Keutamaan Shalat Jenazah
Mengenai keutamaan shalat Jenazah, diterangkan di dalam beberapa hadits berikut:
- Dari Abu Hurairah, ia berkata bahwa Rasulullah SAW bersabda,
مَنْ شَهِدَ الْجَنَازَةَ حَتَّى يُصَلِّىَ عَلَيْهَا فَلَهُ قِيرَاطٌ ، وَمَنْ شَهِدَ حَتَّى تُدْفَنَ كَانَ لَهُ قِيرَاطَانِ . قِيلَ وَمَا الْقِيرَاطَانِ قَالَ مِثْلُ الْجَبَلَيْنِ الْعَظِيمَيْنِ
“Barangsiapa yang menyaksikan jenazah sampai ia menyolatkannya, maka baginya satu qiroth.
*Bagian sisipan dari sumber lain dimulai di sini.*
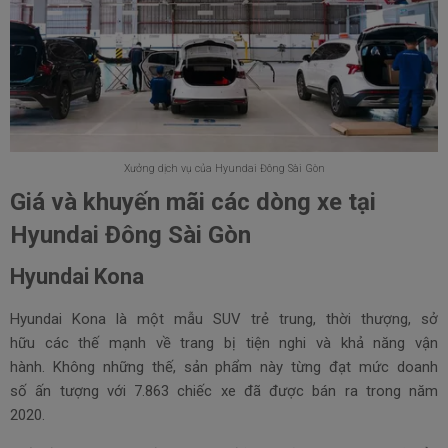
Xưởng dịch vụ của Hyundai Đông Sài Gòn
Giá và khuyến mãi các dòng xe tại
Hyundai Đông Sài Gòn
Hyundai Kona
Hyundai Kona là một mẫu SUV trẻ trung, thời thượng, sở
hữu các thế mạnh về trang bị tiện nghi và khả năng vận
hành. Không những thế, sản phẩm này từng đạt mức doanh
số ấn tượng với 7.863 chiếc xe đã được bán ra trong năm
2020.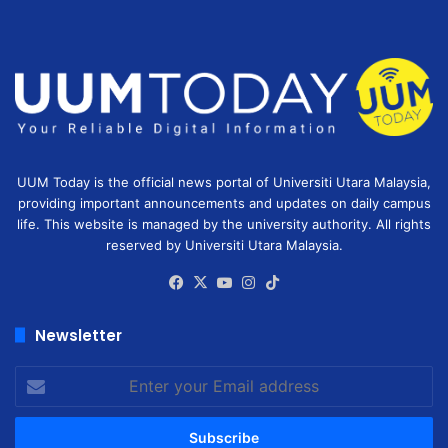
UUM Today is the official news portal of Universiti Utara Malaysia,
providing important announcements and updates on daily campus
life. This website is managed by the university authority. All rights
reserved by Universiti Utara Malaysia.
Facebook
X
YouTube
Instagram
TikTok
Newsletter
Enter
your
Email
address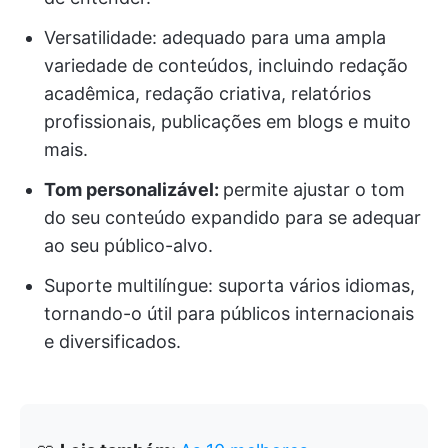
Versatilidade: adequado para uma ampla
variedade de conteúdos, incluindo redação
acadêmica, redação criativa, relatórios
profissionais, publicações em blogs e muito
mais.
Tom personalizável:
permite ajustar o tom
do seu conteúdo expandido para se adequar
ao seu público-alvo.
Suporte multilíngue: suporta vários idiomas,
tornando-o útil para públicos internacionais
e diversificados.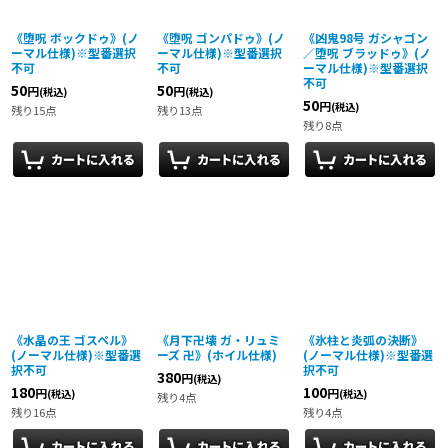
《堕呪 ボックドゥ》(ノ
《堕呪 ゴンパドゥ》(ノ
《凶鬼98号 ガシャゴン
ーマル仕様)※型番選択
ーマル仕様)※型番選択
／堕呪 ブラッドゥ》(ノ
不可
不可
ーマル仕様)※型番選択
不可
50
50
円
円
(税込)
(税込)
50
円
(税込)
残り15点
残り13点
残り8点
《水晶の王 ゴスペル》
《月下卍壊 ガ・リュミ
《氷柱と炎弧の決断》
(ノーマル仕様)※型番選
ーズ 卍》(ホイル仕様)
(ノーマル仕様)※型番選
択不可
択不可
380
円
(税込)
180
100
円
円
(税込)
(税込)
残り4点
残り16点
残り4点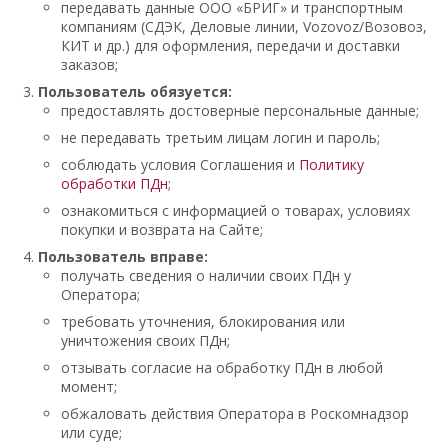
передавать данные ООО «БРИГ» и транспортным
компаниям (СДЭК, Деловые линии, Vozovoz/Возовоз,
КИТ и др.) для оформления, передачи и доставки
заказов;
Пользователь обязуется:
предоставлять достоверные персональные данные;
не передавать третьим лицам логин и пароль;
соблюдать условия Соглашения и
Политику
обработки ПДн
;
ознакомиться с информацией о товарах, условиях
покупки и возврата на Сайте;
Пользователь вправе:
получать сведения о наличии своих ПДн у
Оператора;
требовать уточнения, блокирования или
уничтожения своих ПДн;
отзывать согласие на обработку ПДн в любой
момент;
обжаловать действия Оператора в Роскомнадзор
или суде;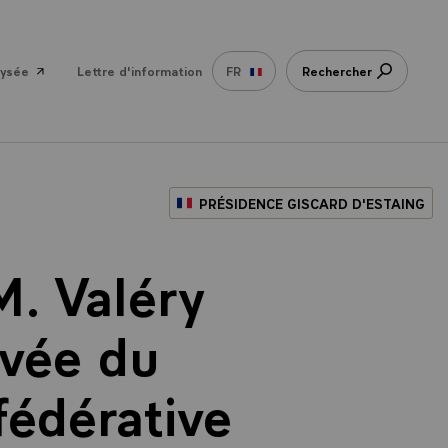
lysée
Lettre d'information
FR
Rechercher
PRÉSIDENCE GISCARD D'ESTAING
M. Valéry
ivée du
fédérative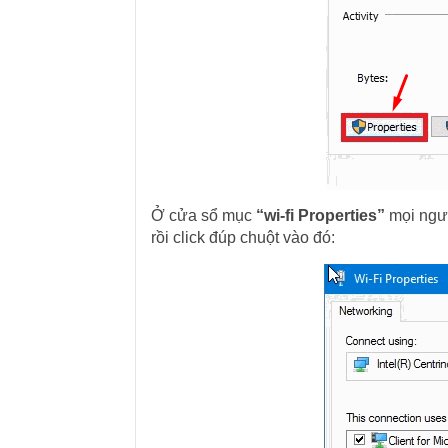
Ở cửa sổ mục
“wi-fi Properties”
mọi ngườ
rồi click đúp chuột vào đó: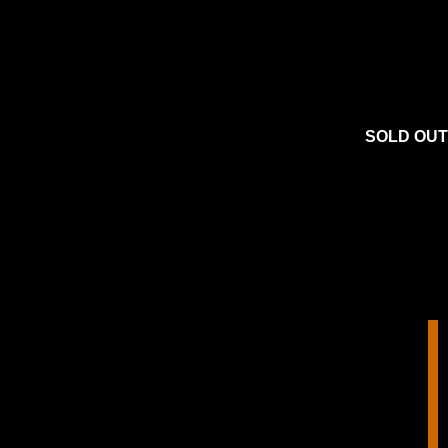
SOLD OUT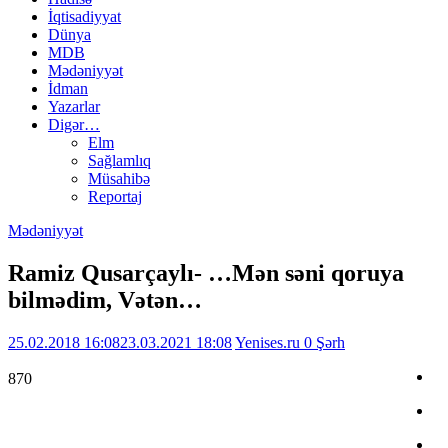
İqtisadiyyat
Dünya
MDB
Mədəniyyət
İdman
Yazarlar
Digər…
Elm
Sağlamlıq
Müsahibə
Reportaj
Mədəniyyət
Ramiz Qusarçaylı- …Mən səni qoruya
bilmədim, Vətən…
25.02.2018 16:08
23.03.2021 18:08
Yenises.ru
0 Şərh
870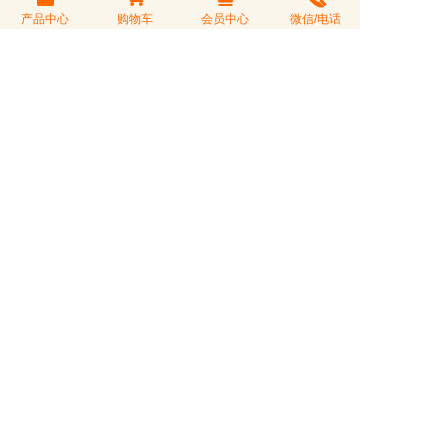
产品中心
购物车
会员中心
微信/电话
上一商品：
云南金丝滇红 细芽特级金丝滇红茶
散装 汤厚甜润 单芽滇红茶
下一商品：
易武正山古树茶 357克纯料普洱茶 云
南七子饼茶 韵味久 藏锋号
发表点评
您的评价
评论标题
评论内容
验 证 码
看不清？更换一张
匿名发表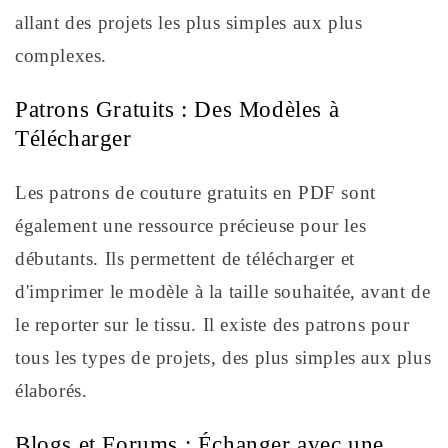
allant des projets les plus simples aux plus
complexes.
Patrons Gratuits : Des Modèles à
Télécharger
Les patrons de couture gratuits en PDF sont
également une ressource précieuse pour les
débutants. Ils permettent de télécharger et
d'imprimer le modèle à la taille souhaitée, avant de
le reporter sur le tissu. Il existe des patrons pour
tous les types de projets, des plus simples aux plus
élaborés.
Blogs et Forums : Échanger avec une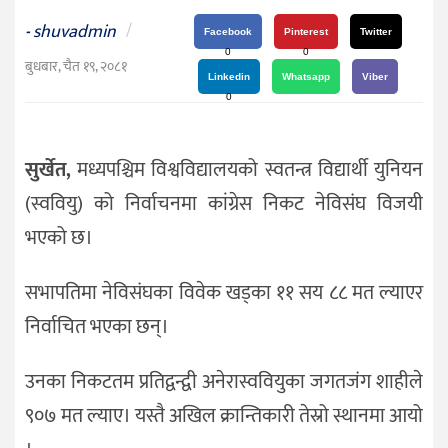
दर्शन
shuvadmin
/
-
/
Facebook
Pinterest
Twitter
0
0
संस्कृति
बुधबार, चैत १९, २०८१
Linkedin
Whatsapp
Viber
विचार
0
देश
सुर्खेत,
मध्यपश्चिम विश्वविद्यालयको स्वतन्त्र विद्यार्थी युनियन
राजनीति
(स्ववियु) को निर्वाचनमा कांग्रेस निकट नेविसंघ विजयी
भएको छ।
‎‎सभापतिमा नेविसंघका विवेक खड्का ११ सय ८८ मत ल्याएर
निर्वाचित भएका छन्।
उनका निकटतम प्रतिद्वन्द्वी अनेरास्ववियुका जगतजंग शाहीले
९०७ मत ल्याए। ‎‎यस्तै अखिल क्रान्तिकारी तेस्रो स्थानमा आयो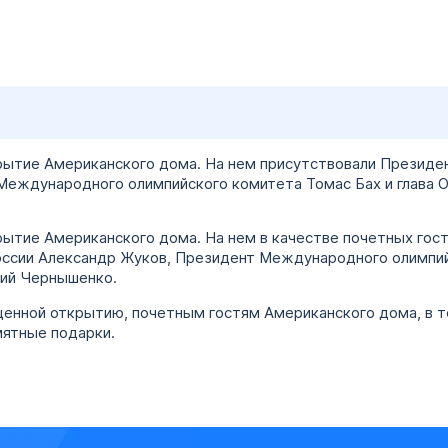
рытие Американского дома. На нем присутствовали Президе
Международного олимпийского комитета Томас Бах и глава О
рытие Американского дома. На нем в качестве почетных гос
ссии Александр Жуков, Президент Международного олимпий
рий Чернышенко.
енной открытию, почетным гостям Американского дома, в т
мятные подарки.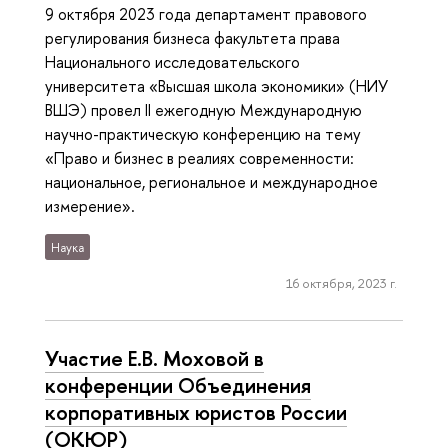
9 октября 2023 года департамент правового
регулирования бизнеса факультета права
Национального исследовательского
университета «Высшая школа экономики» (НИУ
ВШЭ) провел II ежегодную Международную
научно-практическую конференцию на тему
«Право и бизнес в реалиях современности:
национальное, региональное и международное
измерение».
Наука
16 октября, 2023 г.
Участие Е.В. Моховой в
конференции Объединения
корпоративных юристов России
(ОКЮР)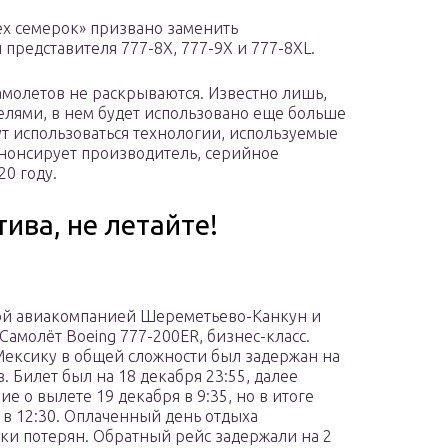
ех семерок» призвано заменить
представителя 777-8X, 777-9X и 777-8XL.
амолетов не раскрываются. Известно лишь,
елями, в нем будет использовано еще больше
т использоваться технологии, используемые
анонсирует производитель, серийное
20 году.
тива, не летайте!
ой авиакомпанией Шереметьево-Канкун и
 Самолёт Boeing 777-200ER, бизнес-класс.
Мексику в общей сложности был задержан на
в. Билет был на 18 декабря 23:55, далее
е о вылете 19 декабря в 9:35, но в итоге
 в 12:30. Оплаченный день отдыха
ки потерян. Обратный рейс задержали на 2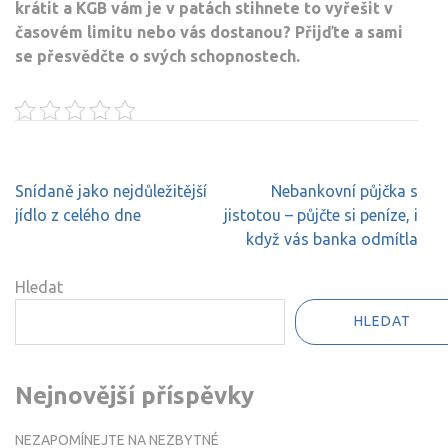
krátit a KGB vám je v patách stihnete to vyřešit v
časovém limitu nebo vás dostanou? Přijďte a sami
se přesvědčte o svých schopnostech.
Navigace
Snídaně jako nejdůležitější
Nebankovní půjčka s
pro
jídlo z celého dne
jistotou – půjčte si peníze, i
příspěvek
když vás banka odmítla
Hledat
HLEDAT
Nejnovější příspěvky
NEZAPOMÍNEJTE NA NEZBYTNÉ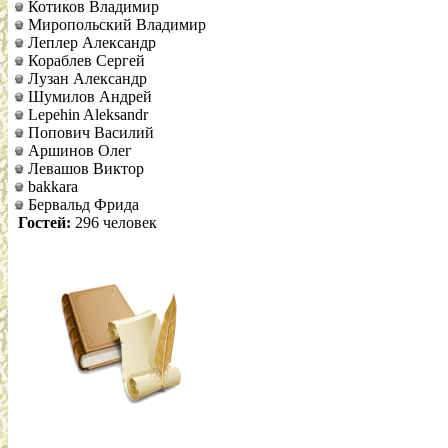
Котиков Владимир
Миропольский Владимир
Леплер Александр
Кораблев Сергей
Лузан Александр
Шумилов Андрей
Lepehin Aleksandr
Попович Василий
Аршинов Олег
Левашов Виктор
bakkara
Бервальд Фрида
Гостей:
296 человек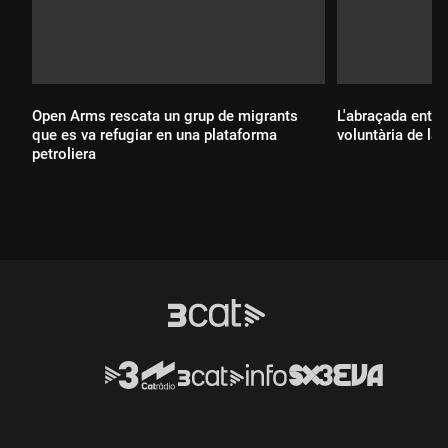
Open Arms rescata un grup de migrants
L'abraçada entr
que es va refugiar en una plataforma
voluntària de la
petroliera
Durada:
Durada: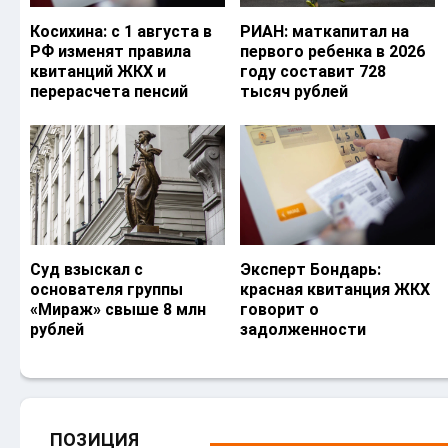
Косихина: с 1 августа в
РИАН: маткапитал на
РФ изменят правила
первого ребенка в 2026
квитанций ЖКХ и
году составит 728
перерасчета пенсий
тысяч рублей
Суд взыскал с
Эксперт Бондарь:
основателя группы
красная квитанция ЖКХ
«Мираж» свыше 8 млн
говорит о
рублей
задолженности
ПОЗИЦИЯ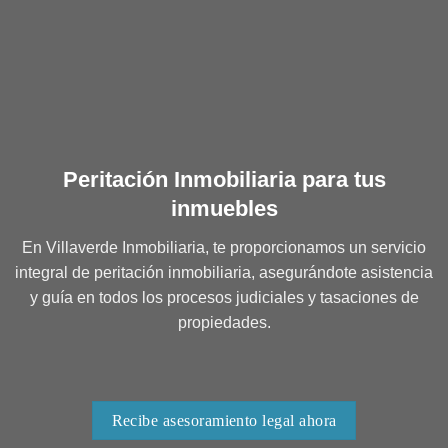
Peritación Inmobiliaria para tus
inmuebles
En Villaverde Inmobiliaria, te proporcionamos un servicio
integral de peritación inmobiliaria, asegurándote asistencia
y guía en todos los procesos judiciales y tasaciones de
propiedades.
Recibe asesoramiento legal ahora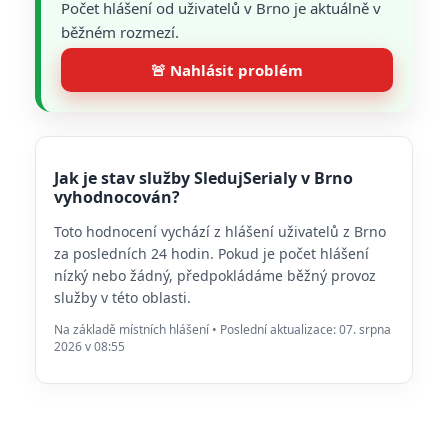
Počet hlášení od uživatelů v Brno je aktuálně v
běžném rozmezí.
🚨 Nahlásit problém
Jak je stav služby SledujSerialy v Brno
vyhodnocován?
Toto hodnocení vychází z hlášení uživatelů z Brno
za posledních 24 hodin. Pokud je počet hlášení
nízký nebo žádný, předpokládáme běžný provoz
služby v této oblasti.
Na základě místních hlášení • Poslední aktualizace: 07. srpna
2026 v 08:55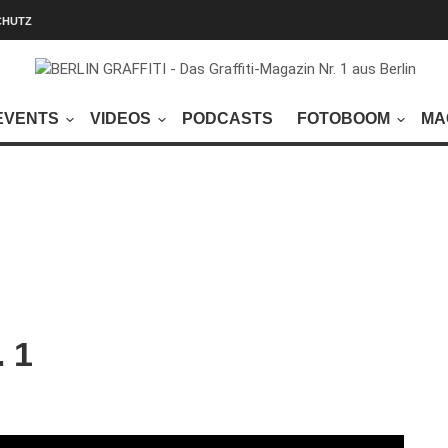
CHUTZ
EVENTS
VIDEOS
PODCASTS
FOTOBOOM
MA
 1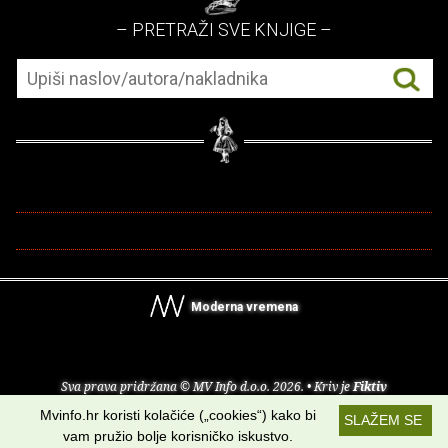
– PRETRAŽI SVE KNJIGE –
Moderna vremena
Sva prava pridržana © MV Info d.o.o. 2026. • Kriv je
Fiktiv
Mvinfo.hr koristi kolačiće („cookies“) kako bi
SLAŽEM SE
O nama
•
Pomoć
•
Uvjeti korištenja
•
RSS kanali
vam pružio bolje korisničko iskustvo.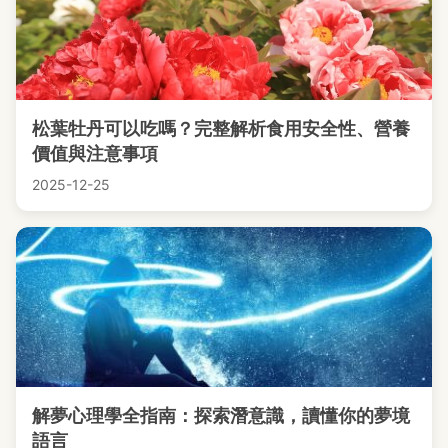
松葉牡丹可以吃嗎？完整解析食用安全性、營養
價值與注意事項
2025-12-25
解夢心理學全指南：探索潛意識，讀懂你的夢境
語言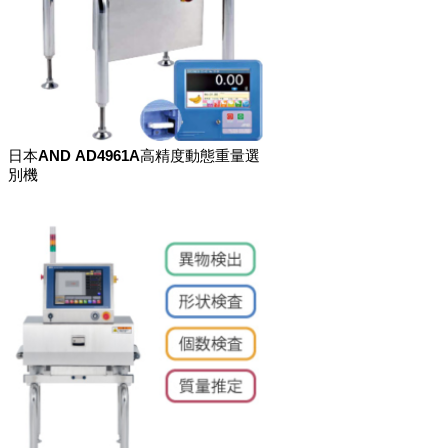
日本AND AD4961A高精度動態重量選
別機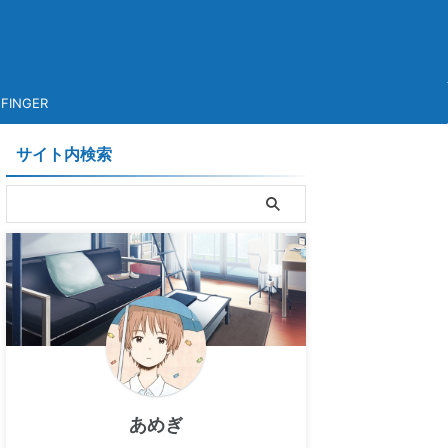
FINGER
サイト内検索
あめぎ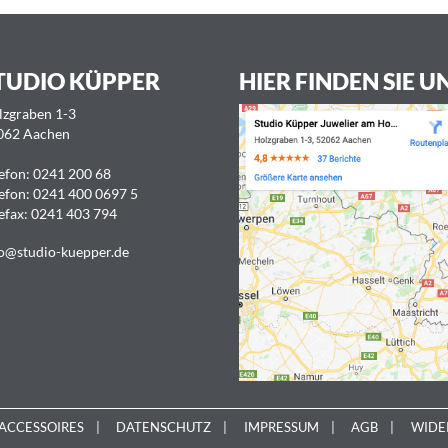
TUDIO KÜPPER
HIER FINDEN SIE U
lzgraben 1-3
062 Aachen
efon:
0241 200 68
efon:
0241 400 0697 5
efax: 0241 403 794
o@studio-kuepper.de
ACCESSOIRES
DATENSCHUTZ
IMPRESSUM
AGB
WIDE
Lalu barangsiapa yang menyaksikan jenazah hingga dimakamkan, maka baginya dua qiroth.” Ada yang bertanya, “Apa yang dimaksud dua qiroth?” Rasulullah shallallahu ‘alaihi wa sallam lantas menjawab, “Dua qiroth itu semisal dua gunung yang besar.” (HR. Bukhari dan Muslim )
Dalam riwayat Muslim disebutkan bahwa Rasulullah saw bersabda:
« مَنْ صَلَّى عَلَى جَنَازَةٍ وَلَمْ يَتْبَعْهَا فَلَهُ قِيرَاطٌ فَإِنْ تَبِعَهَا فَلَهُ قِيرَاطَانِ ». قِيلَ وَمَا الْقِيرَاطَانِ قَالَ « أَصْغَرُهُمَا مِثْلُ أُحُدٍ ».
“Barangsiapa shalat jenazah dan tidak ikut mengiringi jenazahnya, maka baginya (pahala) satu qiroth. Jika ia sampai mengikuti jenazahnya, maka baginya (pahala) dua qiroth.” Ada yang bertanya, “Apa yang dimaksud dua qiroth?” “Ukuran paling kecil dari dua qiroth adalah semisal gunung Uhud”, jawab beliau shallallahu ‘alaihi wa sallam. (HR. Muslim )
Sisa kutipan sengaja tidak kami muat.